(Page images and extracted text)
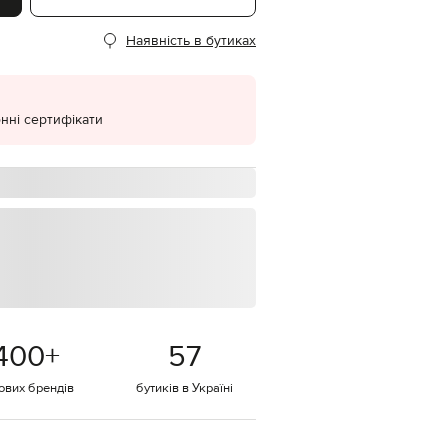
EUR
Наявність в бутиках
Denmark
€
EUR
Estonia
€
нні сертифікати
EUR
Finland
€
EUR
France
€
EUR
Germany
€
EUR
Greece
400
+
57
€
EUR
тових брендів
бутиків в Україні
Hungary
€
EUR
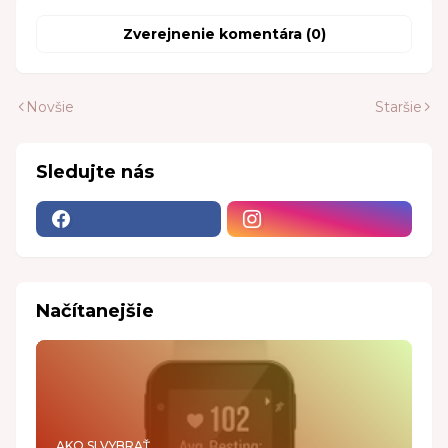
Zverejnenie komentára (0)
Novšie
Staršie
Sledujte nás
Načítanejšie
AKO SI VYBRAŤ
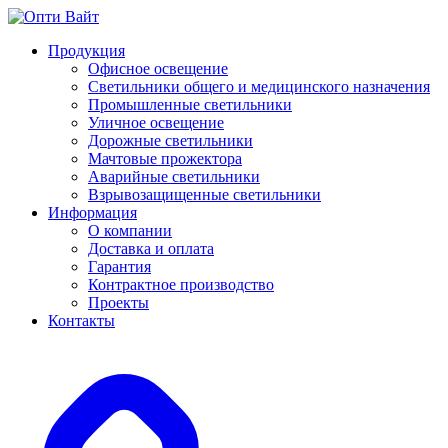
Продукция
Офисное освещение
Светильники общего и медицинского назначения
Промышленные светильники
Уличное освещение
Дорожные светильники
Мачтовые прожектора
Аварийные светильники
Взрывозащищенные светильники
Информация
О компании
Доставка и оплата
Гарантия
Контрактное производство
Проекты
Контакты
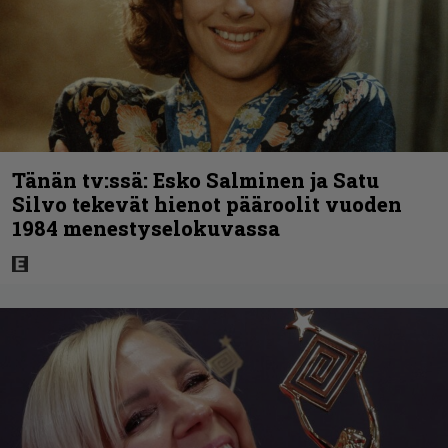
Tänän tv:ssä: Esko Salminen ja Satu
Silvo tekevät hienot pääroolit vuoden
1984 menestyselokuvassa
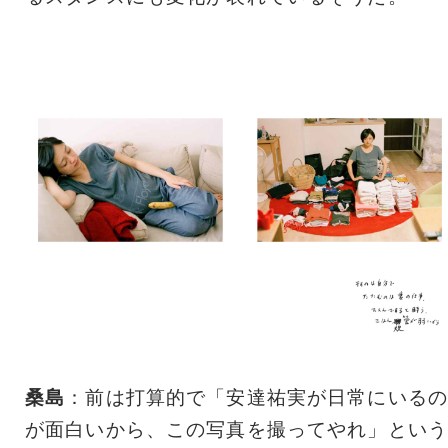
桑島
：前は打算的で「安達祐実が日常にいるの
が面白いから、この写真を撮ってやれ」という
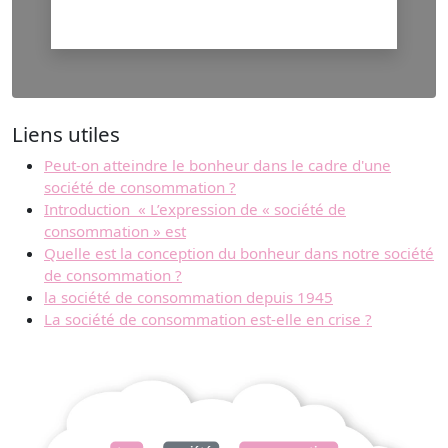
Liens utiles
Peut-on atteindre le bonheur dans le cadre d'une
société de consommation ?
Introduction « L’expression de « société de
consommation » est
Quelle est la conception du bonheur dans notre société
de consommation ?
la société de consommation depuis 1945
La société de consommation est-elle en crise ?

EXERCISE –
If an entry contains an image, print the rest of that entry exactly and leave the image out.

WRITTEN RESPONSE –
EUR
Наявність в бутиках
Denmark
€
EUR
Estonia
€
нні сертифікати
EUR
Finland
€
EUR
France
€
EUR
Germany
€
EUR
Greece
400
+
57
€
EUR
тових брендів
бутиків в Україні
Hungary
€
EUR
Zverejnenie komentára (0)
Novšie
Staršie
Sledujte nás
Načítanejšie
AKO SI VYBRAŤ
Продукция
Офисное освещение
Светильники общего и медицинского назначения
Промышленные светильники
Уличное освещение
Дорожные светильники
Мачтовые прожектора
Аварийные светильники
Взрывозащищенные светильники
Информация
О компании
Доставка и оплата
Гарантия
Контрактное производство
Проекты
Контакты
Tänän tv:ssä: Esko Salminen ja Satu
Silvo tekevät hienot pääroolit vuoden
1984 menestyselokuvassa
桑島
：前は打算的で「安達祐実が日常にいるの
が面白いから、この写真を撮ってやれ」という
Liens utiles
Peut-on atteindre le bonheur dans le cadre d'une
société de consommation ?
Introduction « L’expression de « société de
consommation » est
Quelle est la conception du bonheur dans notre société
de consommation ?
la société de consommation depuis 1945
La société de consommation est-elle en crise ?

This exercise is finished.